Mine are empty because I’m new!  It’s worth noting however that if I did have a Termbase in my list then I can also use this with the baseline engines so even if my language pairs are not supported for AdaptiveMT I can still customise the results from the Baseline engines in this way.  I’ll also mention that the amazing Glossary Converter on the appstore has an option to create the termbases/dictionaries in the format you need with just a drag and drop.

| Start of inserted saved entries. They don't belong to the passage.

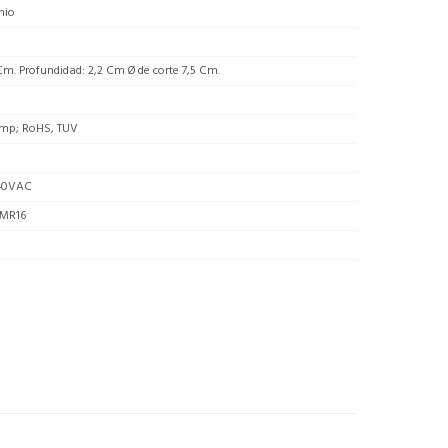
nio
Cm. Profundidad: 2,2 Cm Ø de corte 7,5 Cm.
mp; RoHS, TUV
40VAC
MR16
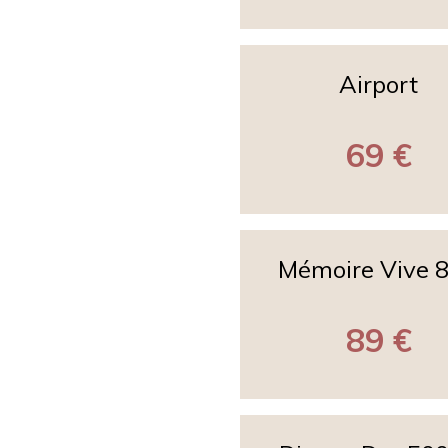
Airport
69 €
Mémoire Vive 
89 €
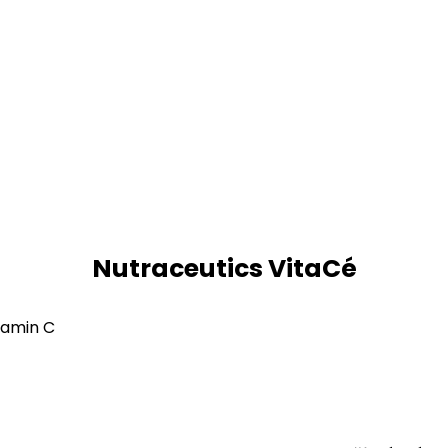
Nutraceutics VitaCé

Back to AdaptiveMT… to create your engine click the button that says New Adaptive Engine and give your engine a name, and select the correct language pair:

Note that selecting English (United States) doesn’t mean you can only use it for this variant.  The engines don’t care about the 94 variants of English in my version of Studio… English is English!  It’s the same for Chinese, Dutch, French, German, Italian, Japanese, Portuguese and Spanish… interestingly Japanese is one of the few languages these days with only one variant.  But guess this proves that Mox is wrong as it would explain where English gets all it’s words from and we better start to see variants in the MT too 😉

Once you’ve done this and clicked on OK you can select your new AdaptiveMT engine from your settings:

Note that it has a little lightbulb next to the icon.  This lightbulb will be next to the AT symbol in the Translation Results window indicating that the translation has come from your Adaptive engine.  It doesn’t appear if you are set up to use AutoSuggest from the machine translation… but don’t worry, the results are coming from your AdaptiveMT engine:

At this point I have not done any translation at all, so the results I’m seeing are coming from the Baseline engine.  This is my starting point and as I translate, correcting the Baseline results simply by confirming the work after editing the target, my Adaptive engine should start to adapt, and should learn from the changes I’m making.  The theory being that in time the results I’m presented with will require less editing.  Normally with a non-adaptive engine it goes on making the same mistakes time and time again and never learns at all.  Perhaps we should call these non-adaptive engines “academically challenged” engines!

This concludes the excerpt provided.